Page images and extracted text.
********************
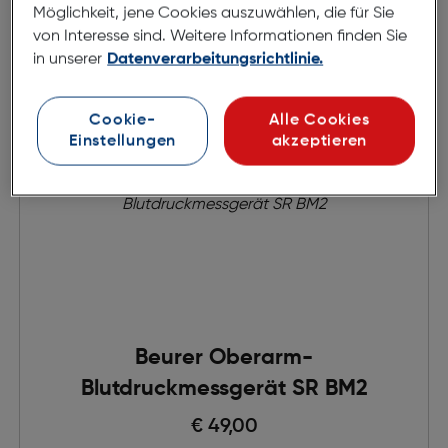
Möglichkeit, jene Cookies auszuwählen, die für Sie
von Interesse sind. Weitere Informationen finden Sie
in unserer
Datenverarbeitungsrichtlinie.
Cookie-
Alle Cookies
Einstellungen
akzeptieren
Beurer Oberarm-
Blutdruckmessgerät SR BM2
€ 49,00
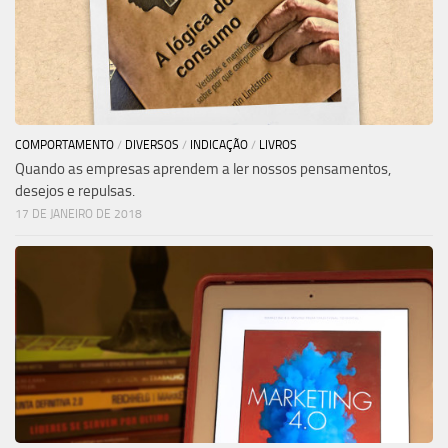
COMPORTAMENTO
/
DIVERSOS
/
INDICAÇÃO
/
LIVROS
Quando as empresas aprendem a ler nossos pensamentos,
desejos e repulsas.
17 DE JANEIRO DE 2018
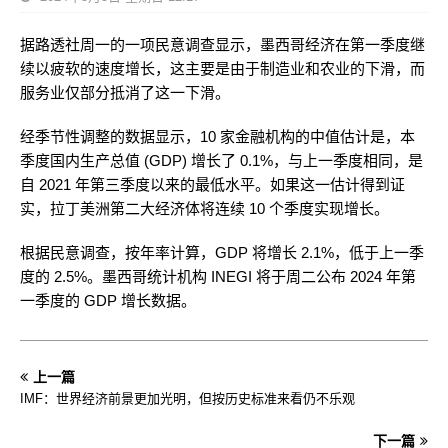
据路透社周一的一项民意调查显示，墨西哥经济在第一季度继
续以疲软的速度增长，这主要是由于制造业和农业的下滑，而
服务业仅部分抵消了这一下滑。
经季节性调整的数据显示，10 家金融机构的中值估计是，本
季度国内生产总值 (GDP) 增长了 0.1%，与上一季度相同，是
自 2021 年第三季度以来的最低水平。如果这一估计得到证
实，拉丁美洲第二大经济体将连续 10 个季度实现增长。
根据民意调查，按年率计算，GDP 将增长 2.1%，低于上一季
度的 2.5%。墨西哥统计机构 INEGI 将于周二公布 2024 年第
一季度的 GDP 增长数据。
上一篇
IMF：世界经济前景更加光明，但按历史标准来看仍不乐观
下一篇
********************
The problem.
Copy from the line with "服务业仅部分抵消了这一下滑。" to the final line of the records, inclusive, and add nothing else.

Solution.
服务业仅部分抵消了这一下滑。
经季节性调整的数据显示，10 家金融机构的中值估计是，本
季度国内生产总值 (GDP) 增长了 0.1%，与上一季度相同，是
自 2021 年第三季度以来的最低水平。如果这一估计得到证
实，拉丁美洲第二大经济体将连续 10 个季度实现增长。
根据民意调查，按年率计算，GDP 将增长 2.1%，低于上一季
度的 2.5%。墨西哥统计机构 INEGI 将于周二公布 2024 年第
一季度的 GDP 增长数据。
上一篇
IMF：世界经济前景更加光明，但按历史标准来看仍不乐观
下一篇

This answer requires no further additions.